Antoniello broke down the company's business model:

  • Advertising: < 50% of revenue
  • Events, products, and licensing: 50%+ revenue
    • Events: ComplexCon - 30K attendees in Chicago, 65K in Long Beach. $175/ticket
      • Ticket revenue: $16M+
    • Products: merchandise, hot sauce. (e.g. according to Antoniello - over $20M top-line gross revenue in hot sauce alone)
    • Licensing - Complex sells and syndicates content to both Hulu and Netflix, Go90 (10-12% of revenue)

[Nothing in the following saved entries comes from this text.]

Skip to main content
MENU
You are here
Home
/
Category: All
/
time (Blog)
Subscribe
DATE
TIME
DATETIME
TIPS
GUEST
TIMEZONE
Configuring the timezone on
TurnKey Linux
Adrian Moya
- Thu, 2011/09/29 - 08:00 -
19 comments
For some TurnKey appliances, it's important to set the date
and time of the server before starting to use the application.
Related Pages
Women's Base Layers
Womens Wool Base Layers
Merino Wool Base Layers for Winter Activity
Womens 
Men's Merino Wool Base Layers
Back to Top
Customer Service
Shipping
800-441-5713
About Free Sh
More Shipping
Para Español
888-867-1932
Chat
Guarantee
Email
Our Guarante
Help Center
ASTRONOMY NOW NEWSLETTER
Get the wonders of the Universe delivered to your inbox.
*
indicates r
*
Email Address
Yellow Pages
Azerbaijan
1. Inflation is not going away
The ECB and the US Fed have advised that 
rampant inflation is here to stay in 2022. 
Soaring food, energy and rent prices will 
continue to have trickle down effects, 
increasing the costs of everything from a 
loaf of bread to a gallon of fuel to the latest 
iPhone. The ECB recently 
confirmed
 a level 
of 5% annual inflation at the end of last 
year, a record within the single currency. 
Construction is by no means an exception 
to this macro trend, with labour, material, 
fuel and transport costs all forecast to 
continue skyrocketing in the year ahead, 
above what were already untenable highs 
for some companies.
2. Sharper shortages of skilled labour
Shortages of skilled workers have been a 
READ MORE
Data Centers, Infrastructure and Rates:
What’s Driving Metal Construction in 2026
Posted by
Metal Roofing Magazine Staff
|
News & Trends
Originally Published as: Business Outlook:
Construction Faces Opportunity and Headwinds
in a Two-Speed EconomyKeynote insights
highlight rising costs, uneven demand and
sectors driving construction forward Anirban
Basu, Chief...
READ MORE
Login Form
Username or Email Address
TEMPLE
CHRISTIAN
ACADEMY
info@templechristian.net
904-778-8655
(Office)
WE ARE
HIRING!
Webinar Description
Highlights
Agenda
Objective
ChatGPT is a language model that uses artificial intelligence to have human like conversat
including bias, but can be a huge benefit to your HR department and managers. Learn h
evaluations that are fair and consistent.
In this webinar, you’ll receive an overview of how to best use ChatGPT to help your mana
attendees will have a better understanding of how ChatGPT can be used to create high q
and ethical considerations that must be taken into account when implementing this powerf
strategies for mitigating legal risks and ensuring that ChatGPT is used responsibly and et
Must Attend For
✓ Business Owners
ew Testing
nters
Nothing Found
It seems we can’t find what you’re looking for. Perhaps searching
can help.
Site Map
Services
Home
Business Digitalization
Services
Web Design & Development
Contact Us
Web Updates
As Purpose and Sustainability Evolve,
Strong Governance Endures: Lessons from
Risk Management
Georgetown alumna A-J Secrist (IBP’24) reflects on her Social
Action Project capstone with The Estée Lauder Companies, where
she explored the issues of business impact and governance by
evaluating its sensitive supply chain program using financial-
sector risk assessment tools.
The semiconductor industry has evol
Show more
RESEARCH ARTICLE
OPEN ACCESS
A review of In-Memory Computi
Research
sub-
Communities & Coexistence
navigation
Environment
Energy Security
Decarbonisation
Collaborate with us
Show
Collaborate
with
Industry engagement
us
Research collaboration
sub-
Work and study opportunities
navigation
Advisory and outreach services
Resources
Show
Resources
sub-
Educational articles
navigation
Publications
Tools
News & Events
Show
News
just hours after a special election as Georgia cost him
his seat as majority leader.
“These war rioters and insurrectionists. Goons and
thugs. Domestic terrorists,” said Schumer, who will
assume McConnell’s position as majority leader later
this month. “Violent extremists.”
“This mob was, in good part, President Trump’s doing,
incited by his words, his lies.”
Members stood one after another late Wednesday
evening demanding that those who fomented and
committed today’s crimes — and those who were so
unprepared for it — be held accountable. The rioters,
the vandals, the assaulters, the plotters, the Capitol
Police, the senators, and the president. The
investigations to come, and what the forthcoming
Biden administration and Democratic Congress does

Content has become the loss leader. Complex's primary customer is the 18-24-year-olds who grew up in an era where they don't want to pay for content. But when Antoniello was asked about whether a subscription model for Complex, Antoniello had an interesting take.

He's considering a lifestyle subscription offering with several plays: first look at content, early access to ComplexCon tix, disproportionate deals for additional merchandise, products, or content. Barstool Sports has something similar with Barstool Gold.

Here's a quote from Antoniello:

"If you're gonna run subscription media business and you're not Disney, I think you need to have a deep connection with your audience and the offering needs to add value across multiple outlets."

I understand why he thinks this, but I disagree. There are plenty of subscription media companies that succeed with pure content strategies. Substack's model is built on this premise. The Wall Street Journal seems to be doing fine on this front too.

Antoniello's mentality is far more applicable to a Complex, Barstool, Revolt, and media companies involved directly in the business of culture.